*What is expected*.
Transcribe exactly, and only, the lines from the one containing "我猜测 MWeb 应该是平民版的 Ulysses 的" through the last line of the data.

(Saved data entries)
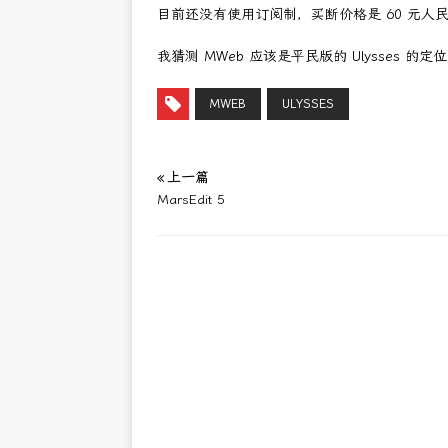
目前还没有使用订阅制，买断价格是 60 元人
我猜测 MWeb 应该是平民版的 Ulysses 的
MWEB
ULYSSES
« 上一篇
MarsEdit 5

*Problem solution*.
我猜测 MWeb 应该是平民版的 Ulysses 的
MWEB
ULYSSES
« 上一篇
MarsEdit 5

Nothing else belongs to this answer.